Luego, realizó un pequeño milagro nemotécnico, repitiendo todos los nombres en orden cronológico:

—Clyde Carter, doctor Robert Fender, Cleveland Lawes, Israel Edel, el hombre de la mano frita, y Leland Clewes.

Mary Kathleen se quitó un zapato. No era el que contenía el tampón y las plumas, y el papel, y su testamento, y todo lo demás. El zapato que se quitó estaba lleno de recuerdos. Eran hipócritas cartas de amor mías, como ya he dicho. Pero ella tenía el deseo concreto de que yo viese una foto de lo que ella llamaba… «mis dos hombres favoritos».

En la fotografía aparecía mi antiguo ídolo, Kenneth Whistler, el dirigente obrero educado en Harvard, estrechando la mano a un universitario bajo con cara de tonto. El chico era yo. Tenía las orejas como una copa de la amistad.

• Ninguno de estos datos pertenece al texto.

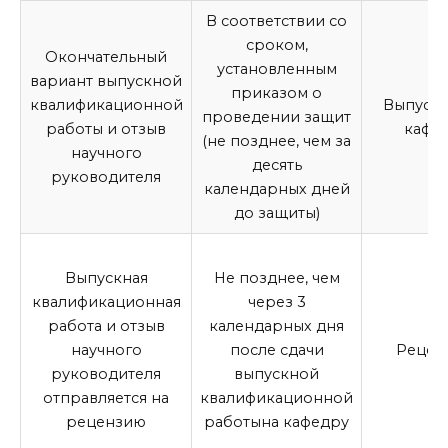
В соответствии со
сроком,
Окончательный
установленным
вариант
выпускной
приказом о
квалификационной
Выпуск
проведении защит
работы
и отзыв
кафе
(не позднее, чем за
научного
десять
руководителя
календарных дней
до защиты)
Выпускная
Не позднее, чем
квалификационная
через 3
работа
и отзыв
календарных дня
научного
после сдачи
Рецен
руководителя
выпускной
отправляется на
квалификационной
рецензию
работы
на кафедру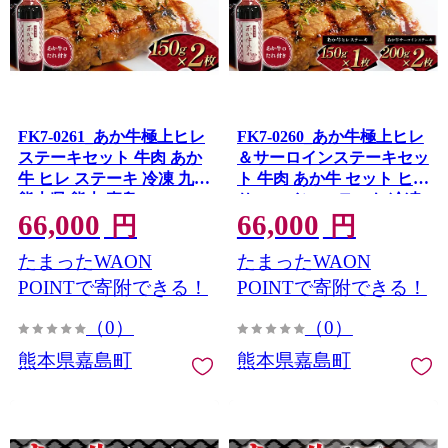
FK7-0261_あか牛極上ヒレ
FK7-0260_あか牛極上ヒレ
ステーキセット 牛肉 あか
＆サーロインステーキセッ
牛 ヒレ ステーキ 冷凍 九州
ト 牛肉 あか牛 セット ヒレ
熊本県 熊本 嘉島
サーロイン ステーキ 冷凍
66,000
66,000
九州 熊本県 熊本 嘉島
円
円
たまったWAON
たまったWAON
POINTで寄附できる！
POINTで寄附できる！
（0）
（0）
熊本県嘉島町
熊本県嘉島町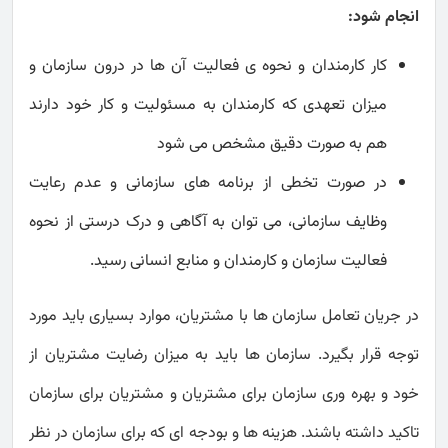
انجام شود:
کار کارمندان و نحوه ی فعالیت آن ها در درون سازمان و
میزان تعهدی که کارمندان به مسئولیت و کار خود دارند
هم به صورت دقیق مشخص می شود
در صورت تخطی از برنامه های سازمانی و عدم رعایت
وظایف سازمانی، می توان به آگاهی و درک درستی از نحوه
فعالیت سازمان و کارمندان و منابع انسانی رسید.
در جریان تعامل سازمان ها با مشتریان، موارد بسیاری باید مورد
توجه قرار بگیرد. سازمان ها باید به میزان رضایت مشتریان از
خود و بهره وری سازمان برای مشتریان و مشتریان برای سازمان
تاکید داشته باشند. هزینه ها و بودجه ای که برای سازمان در نظر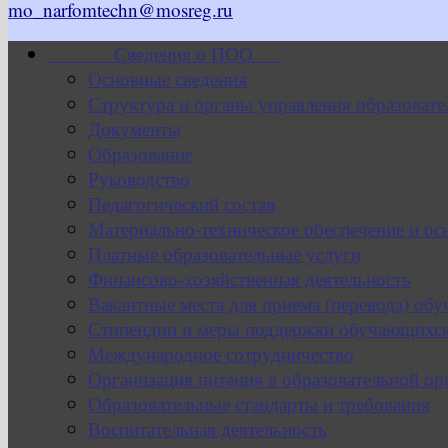
mo_narfomtechn@mosreg.ru
Сведения о ПОО
Основные сведения
Структура и органы управления образовате
Документы
Образование
Руководство
Педагогический состав
Материально-техническое обеспечение и ос
Платные образовательные услуги
Финансово-хозяйственная деятельность
Вакантные места для приема (перевода) об
Стипендии и меры поддержки обучающихс
Международное сотрудничество
Организация питания в образовательной ор
Образовательные стандарты и требования
Воспитательная деятельность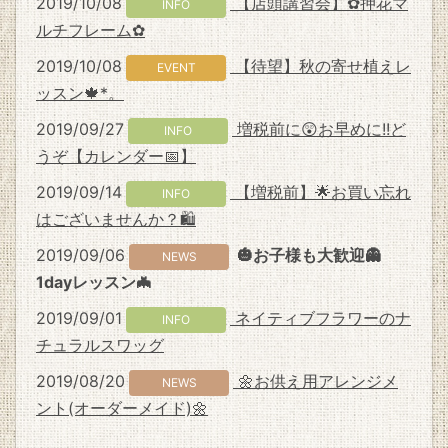
2019/10/08
【店頭講習会】✿押花マ
INFO
ルチフレーム✿
2019/10/08
【待望】秋の寄せ植えレ
EVENT
ッスン🍁*。
2019/09/27
増税前に😲お早めに!!ど
INFO
うぞ【カレンダー📅】
2019/09/14
【増税前】🌟お買い忘れ
INFO
はございませんか？🛍
2019/09/06
🎃お子様も大歓迎👻
NEWS
1dayレッスン🦇
2019/09/01
ネイティブフラワーのナ
INFO
チュラルスワッグ
2019/08/20
🌼お供え用アレンジメ
NEWS
ント(オーダーメイド)🌼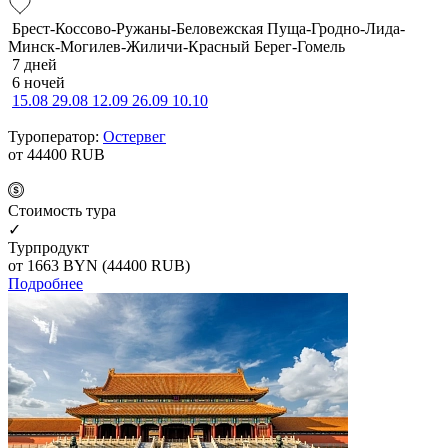
Брест-Коссово-Ружаны-Беловежская Пуща-Гродно-Лида-
Минск-Могилев-Жиличи-Красный Берег-Гомель
7 дней
6 ночей
15.08
29.08
12.09
26.09
10.10
Туроператор:
Остервег
от 44400
RUB
Cтоимость тура
✓
Турпродукт
от 1663
BYN
(44400 RUB)
Подробнее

Y fue entonces cuando la policía llegó por fin a buscarme.

—Ya te salvaré yo, Walter —dijo Mary Kathleen—. Y luego, entre los dos, salvaremos al mundo.

Yo, francamente, sentí cierto alivio al pensar que me apartaban de ella. Intenté mostrarme afligido por la separación.

—Cuídate, Mary Kathleen —dije—. Parece ser que hemos de despedirnos.